BAILII Citation Number: [1994] EWCA Civ 17
QBENF 93/0624/C

IN THE SUPREME COURT OF JUDICATURE
THE COURT OF APPEAL (CIVIL DIVISION)
ON APPEAL FROM THE HIGH COURT OF JUSTICE
QUEEN'S BENCH DIVISION
(MR. JUSTICE OWEN)

Royal Courts of Justice
Strand
London WC2
10th June 1994

B e f o r e :

LORD JUSTICE NOURSE
LORD JUSTICE RUSSELL
and
LORD JUSTICE HENRY

____________________

STEVEN COTTON
Plaintiff/
Appellant
-v-
DERBYSHIRE DALES DISTRICT COUNCIL
Defendant/
Respondent

____________________

Computer Aided Transcript of the Palantype Notes of
John Larking, Chancery House, Chancery Lane, London WC2A 1QX
Telephone 071-404-7464
(Official Shorthand Writers to the Court)

____________________

MR. A.R. COLLENDER QC and MR. CLIVE SMITH (instructed by Messrs. Dean Thomas & Co., Worksop) appeared on behalf of the Appellant/Plaintiff.
MR. MICHAEL MURPHY Q.C. (instructed by Messrs.

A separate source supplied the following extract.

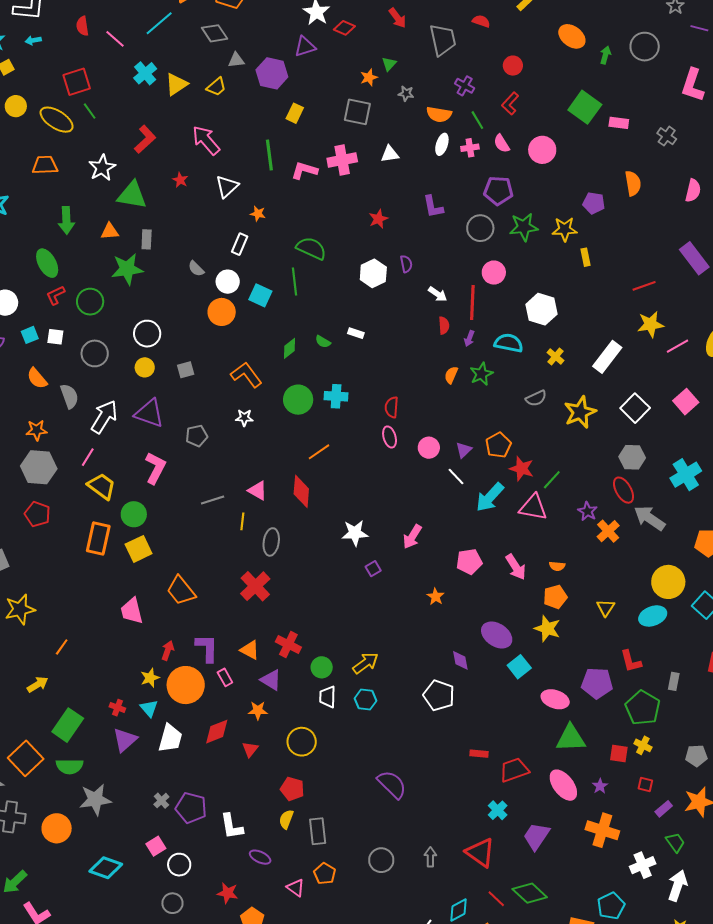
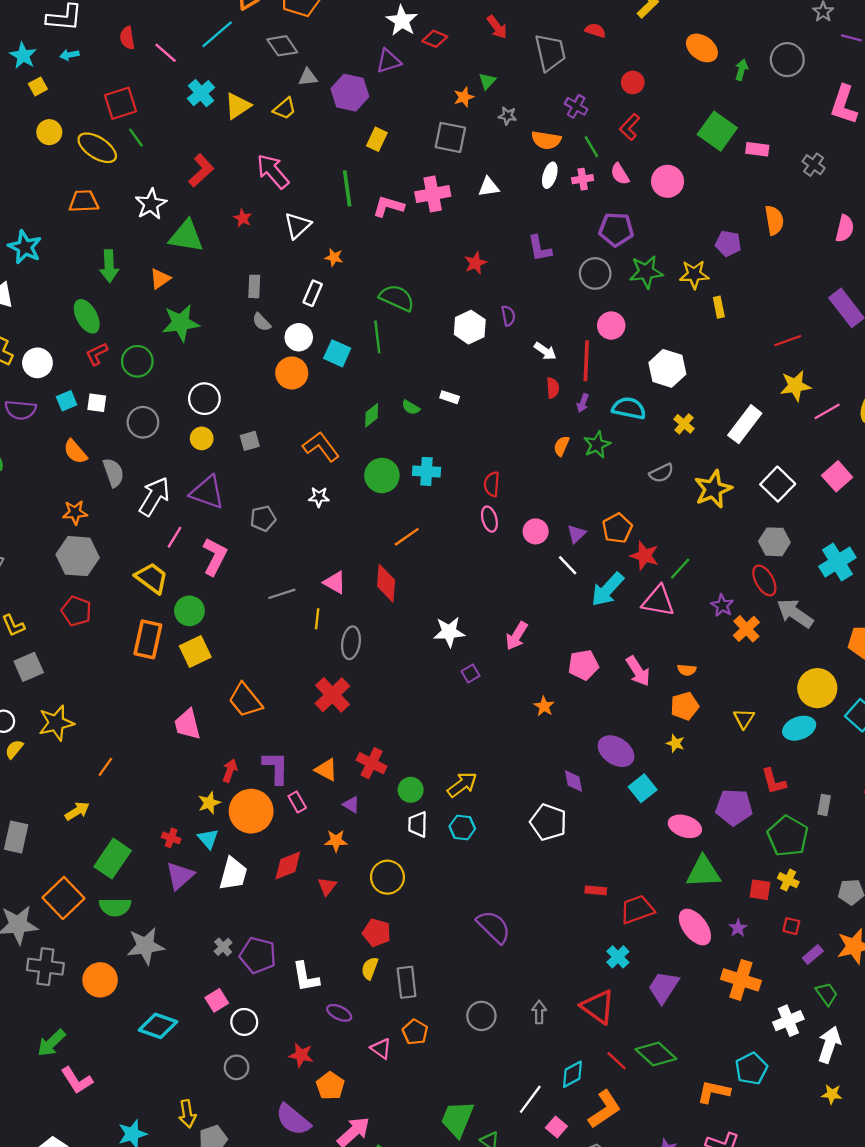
orange triangle: (110, 231) -> (160, 279), turned -30
gray rectangle: (147, 239) -> (254, 286), moved
pink line: (88, 457) -> (174, 537), moved
yellow star: (547, 629) -> (675, 743), size x0.6
purple triangle: (271, 680) -> (351, 805), size x0.7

Keeble Hawson, Sheffield) appeared on behalf of the Respondent/Defendant.

____________________

HTML VERSION OF JUDGMENT
____________________

Crown Copyright ©

    LORD JUSTICE NOURSE: I will ask Lord Justice Henry to give the first judgment.

    LORD JUSTICE HENRY: The plaintiff appellant, who was then twenty-six, was one of a group of eight young men and women who, on Easter Monday 1984, drove to a local beauty spot, Matlock, a thermal spa, which was a popular destination for day trippers. After visiting two or three public houses, where the judge found that he would have had something like four pints to drink (though he was clearly in no sense drunk), he and some of his friends went for a hillside walk along a path on land belonging to the first defendants, on a hill called High Tor. That walk was to end in him falling over a cliff and suffering serious injuries.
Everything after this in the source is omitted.